2. Acute infection: Symptoms include fever, lethargy, loss of appetite, convulsions, paralysis, incoordination, breathing difficulties, blue tinged lips, and bleeding from the eyes, nose, and rectum. Most die within 24hrs of showing signs. Rarely, an individual may survive the initial infection but will succumb to liver failure within a few days.
3. Sub-acute infection: Rarely, some rabbits will have mild symptoms from which they recover. These rabbits develop antibodies that protect them from re-infection. However, they become carriers of the disease, shedding the virus for up to 4 months and infecting other rabbits.
There is no cure for RHD. Supportive care can be attempted however there is a high mortality rate with surviving rabbits potentially shedding the virus for months following infection. A sudden rabbit death is suspicious and should be reported to your veterinarian.
How can I protect my pet rabbit?
1. Restrict access of people outside your household to your rabbit
2. Do not share equipment with other rabbit breeders/owners
3. Avoid taking your rabbit outside on walks or to shows/fairs
4. Avoid introducing any new rabbits into your home
5. Avoid unnecessary contact with other people’s rabbits. If you must have contact, wash your hands, or shower and change your clothes prior to handling your own rabbit
6. Avoid contact with wild rabbits or areas where they are prevalent
7. Do not collect wild plants or grasses for a food or bedding source
8. Store feed and bedding inside and use tightly sealed containers. Ensure used feed, litter and bedding is packaged to avoid attracting wild rabbits, wildlife, or flies
9. Prevent rabbit contact with insects, birds, rodents, or other wild animals
10. Do not allow outdoor cats or dogs access your rabbit’s housing area
11. Do not travel with your rabbit to areas experiencing outbreaks of the disease
12. If traveling to an outbreak area, remember the virus can be carried on shoes, clothing and tires and transported back to your home
Can my rabbit be vaccinated?
Yes. The vaccine Filavac is now available in Canada. It is recommended that rabbits over 10 weeks of age receive the vaccine and then are given a booster vaccine every year. Vaccination as early as 4 weeks of age is possible, but these rabbits should receive a booster vaccine at 10 weeks of age, then annually.
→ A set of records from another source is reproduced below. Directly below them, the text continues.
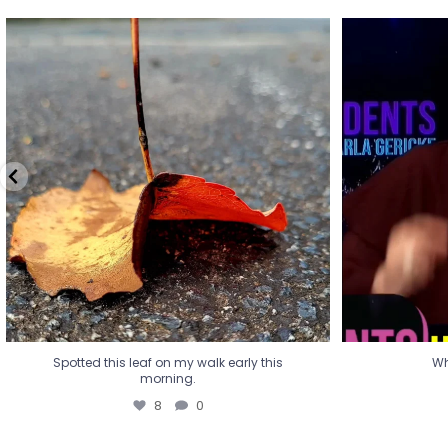
Spotted this leaf on my walk early this
Wha
morning.
8
0
Spotted this leaf on my walk early this
Wh
morning.
8
0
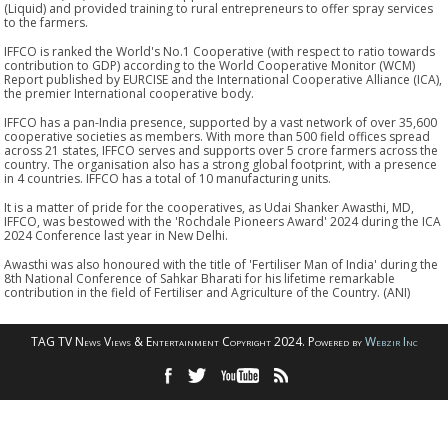
(Liquid) and provided training to rural entrepreneurs to offer spray services
to the farmers.
IFFCO is ranked the World's No.1 Cooperative (with respect to ratio towards
contribution to GDP) according to the World Cooperative Monitor (WCM)
Report published by EURCISE and the International Cooperative Alliance (ICA),
the premier International cooperative body.
IFFCO has a pan-India presence, supported by a vast network of over 35,600
cooperative societies as members. With more than 500 field offices spread
across 21 states, IFFCO serves and supports over 5 crore farmers across the
country. The organisation also has a strong global footprint, with a presence
in 4 countries. IFFCO has a total of 10 manufacturing units.
It is a matter of pride for the cooperatives, as Udai Shanker Awasthi, MD,
IFFCO, was bestowed with the 'Rochdale Pioneers Award' 2024 during the ICA
2024 Conference last year in New Delhi.
Awasthi was also honoured with the title of 'Fertiliser Man of India' during the
8th National Conference of Sahkar Bharati for his lifetime remarkable
contribution in the field of Fertiliser and Agriculture of the Country. (ANI)
TAG TV News Views & Entertainment Copyright 2024. Powered by
Webzir Inc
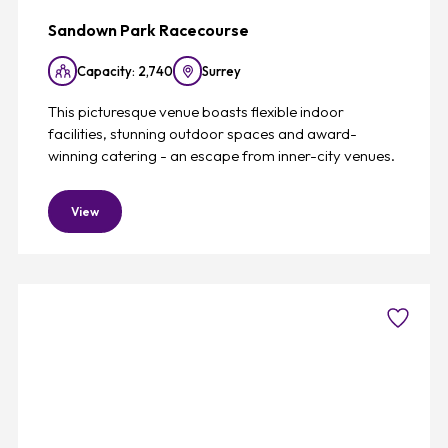
Sandown Park Racecourse
Capacity: 2,740
Surrey
This picturesque venue boasts flexible indoor
facilities, stunning outdoor spaces and award-
winning catering - an escape from inner-city venues.
View
Favouri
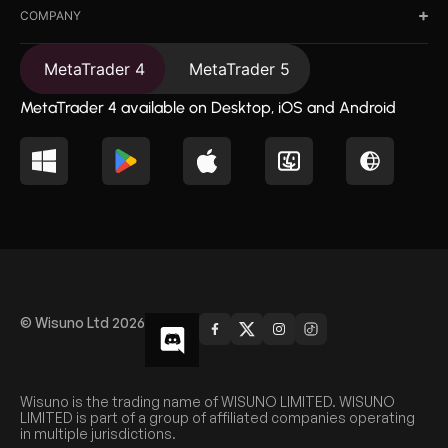
COMPANY
MetaTrader 4
MetaTrader 5
MetaTrader 4 available on Desktop, iOS and Android
© Wisuno Ltd 2026
Wisuno is the trading name of WISUNO LIMITED. WISUNO
LIMITED is part of a group of affiliated companies operating
in multiple jurisdictions.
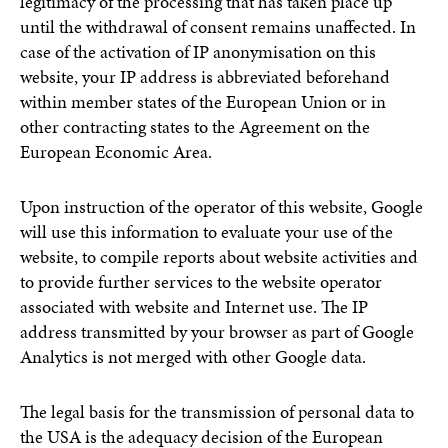
legitimacy of the processing that has taken place up
until the withdrawal of consent remains unaffected. In
case of the activation of IP anonymisation on this
website, your IP address is abbreviated beforehand
within member states of the European Union or in
other contracting states to the Agreement on the
European Economic Area.
Upon instruction of the operator of this website, Google
will use this information to evaluate your use of the
website, to compile reports about website activities and
to provide further services to the website operator
associated with website and Internet use. The IP
address transmitted by your browser as part of Google
Analytics is not merged with other Google data.
The legal basis for the transmission of personal data to
the USA is the adequacy decision of the European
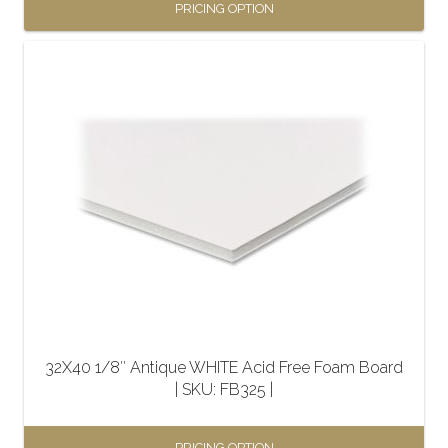
PRICING OPTION
This
product
has
multiple
variants.
The
options
may
be
chosen
on
the
32X40 1/8″ Antique WHITE Acid Free Foam Board
product
| SKU: FB325 |
page
PRICING OPTION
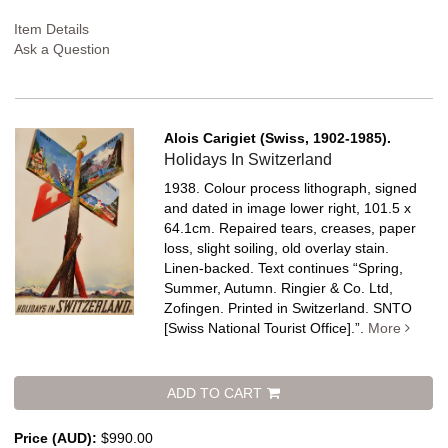
Item Details
Ask a Question
Alois Carigiet (Swiss, 1902-1985).
Holidays In Switzerland
1938. Colour process lithograph, signed
and dated in image lower right, 101.5 x
64.1cm. Repaired tears, creases, paper
loss, slight soiling, old overlay stain.
Linen-backed.
Text continues “Spring,
Summer, Autumn. Ringier & Co. Ltd,
Zofingen. Printed in Switzerland. SNTO
[Swiss National Tourist Office].”.
More
ADD TO CART
Price (AUD):
$990.00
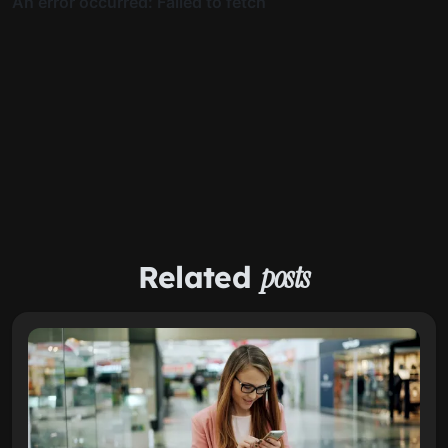
Related
posts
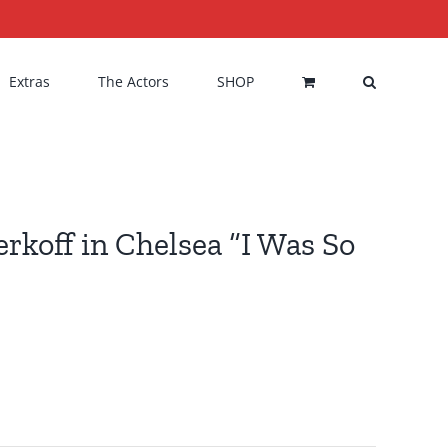
Extras
The Actors
SHOP
rkoff in Chelsea “I Was So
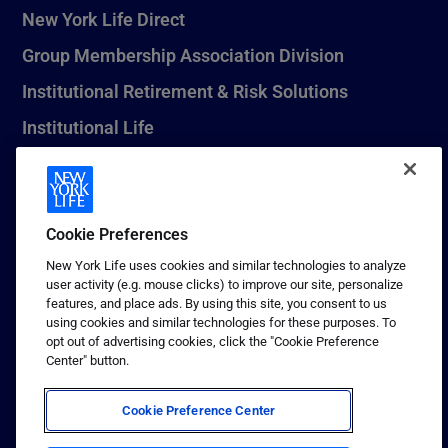
New York Life Direct
Group Membership Association Division
Institutional Retirement & Risk Solutions
Institutional Life
New York Life Seguros Monterrey
Cookie Preferences
1 (800) CALL-NYL
New York Life uses cookies and similar technologies to analyze
user activity (e.g. mouse clicks) to improve our site, personalize
© 2026 New York Life Insurance Company, New York, NY. All
features, and place ads. By using this site, you consent to us
Rights Reserved. NEW YORK LIFE, and the NEW YORK LIFE Box
using cookies and similar technologies for these purposes. To
Logo are trademarks of New York Life Insurance Company.
opt out of advertising cookies, click the "Cookie Preference
Center" button.
Terms of use
Privacy & other policies
Cookie Preference Center
Sitemap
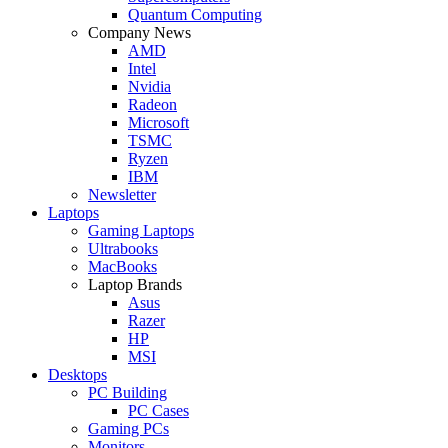
Quantum Computing
Company News
AMD
Intel
Nvidia
Radeon
Microsoft
TSMC
Ryzen
IBM
Newsletter
Laptops
Gaming Laptops
Ultrabooks
MacBooks
Laptop Brands
Asus
Razer
HP
MSI
Desktops
PC Building
PC Cases
Gaming PCs
Monitors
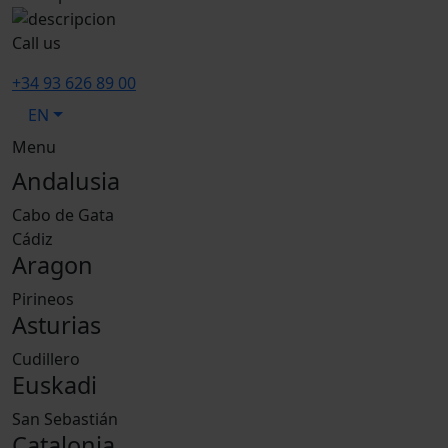
Call us
+34 93 626 89 00
EN
Menu
Andalusia
Cabo de Gata
Cádiz
Aragon
Pirineos
Asturias
Cudillero
Euskadi
San Sebastián
Catalonia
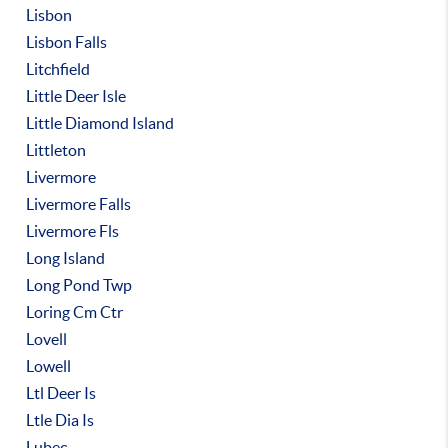
Lisbon
Lisbon Falls
Litchfield
Little Deer Isle
Little Diamond Island
Littleton
Livermore
Livermore Falls
Livermore Fls
Long Island
Long Pond Twp
Loring Cm Ctr
Lovell
Lowell
Ltl Deer Is
Ltle Dia Is
Lubec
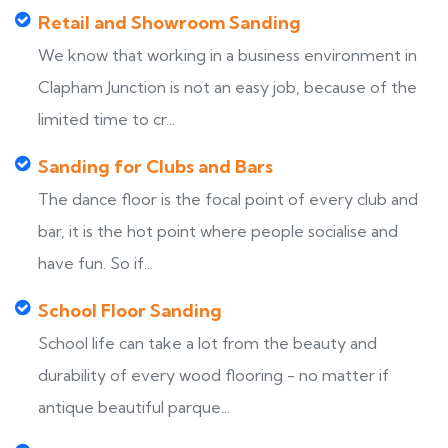
Retail and Showroom Sanding
We know that working in a business environment in
Clapham Junction is not an easy job, because of the
limited time to cr...
Sanding for Clubs and Bars
The dance floor is the focal point of every club and
bar, it is the hot point where people socialise and
have fun. So if...
School Floor Sanding
School life can take a lot from the beauty and
durability of every wood flooring - no matter if
antique beautiful parque...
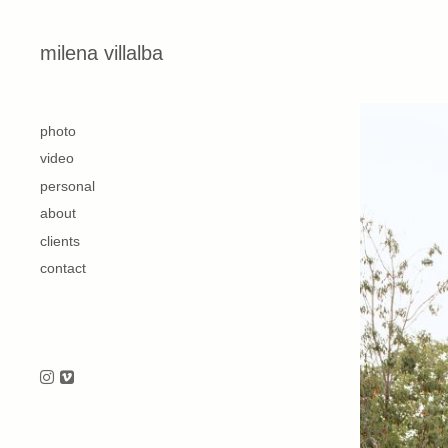
Skip to content
milena villalba
second
photo
video
personal
about
clients
contact
Follow us on Instagram
Follow us on Vimeo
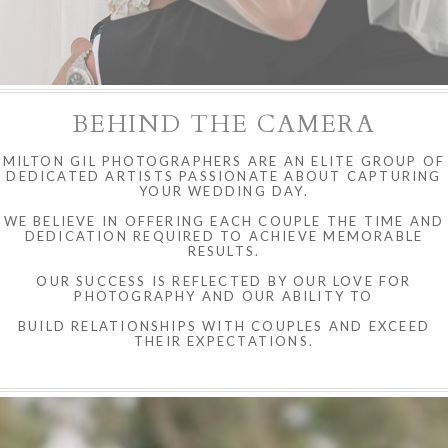
BEHIND THE CAMERA
MILTON GIL PHOTOGRAPHERS ARE AN ELITE GROUP OF
DEDICATED ARTISTS PASSIONATE ABOUT CAPTURING
YOUR WEDDING DAY.
WE BELIEVE IN OFFERING EACH COUPLE THE TIME AND
DEDICATION REQUIRED TO ACHIEVE MEMORABLE
RESULTS.
OUR SUCCESS IS REFLECTED BY OUR LOVE FOR
PHOTOGRAPHY AND OUR ABILITY TO
BUILD RELATIONSHIPS WITH COUPLES AND EXCEED
THEIR EXPECTATIONS.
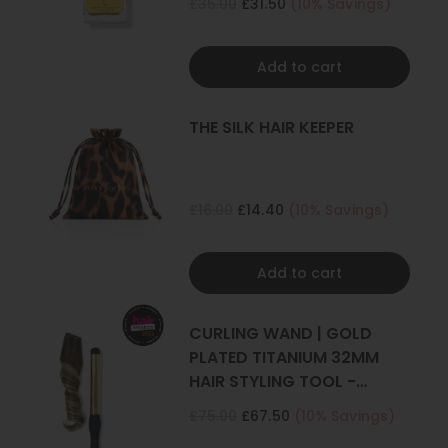
£35.00
£31.50
(10% Savings)
Add to cart
THE SILK HAIR KEEPER
£16.00
£14.40
(10% Savings)
Add to cart
CURLING WAND | GOLD
PLATED TITANIUM 32MM
HAIR STYLING TOOL -
CURLER
£75.00
£67.50
(10% Savings)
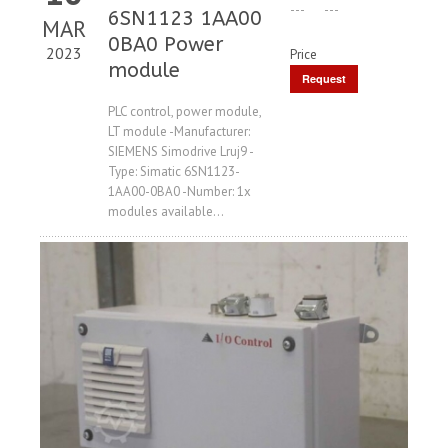
---
---
6SN1123 1AA00
MAR
0BA0 Power
2023
Price
module
Request
Price
PLC control, power module,
LT module -Manufacturer:
SIEMENS Simodrive Lruj9 -
Type: Simatic 6SN1123-
1AA00-0BA0 -Number: 1x
modules available...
Cleaning and disinfection of rabbit supplies
Supplies should be thoroughly cleaned with soap and water and then disinfected with one of the following disinfectants, as per label instructions:
1. Bleach (1:10 dilution)
2. Accelerated hydrogen peroxide (Prevail, Accel or Peroxigard). Prevail may be available from your veterinarian and is not as irritating as bleach. Please contact your veterinarian for additional recommendations on biosecurity, monitoring and vaccination. If you find a deceased or sick rabbit, call Alberta Fish and Wildlife to report and do not handle the rabbit.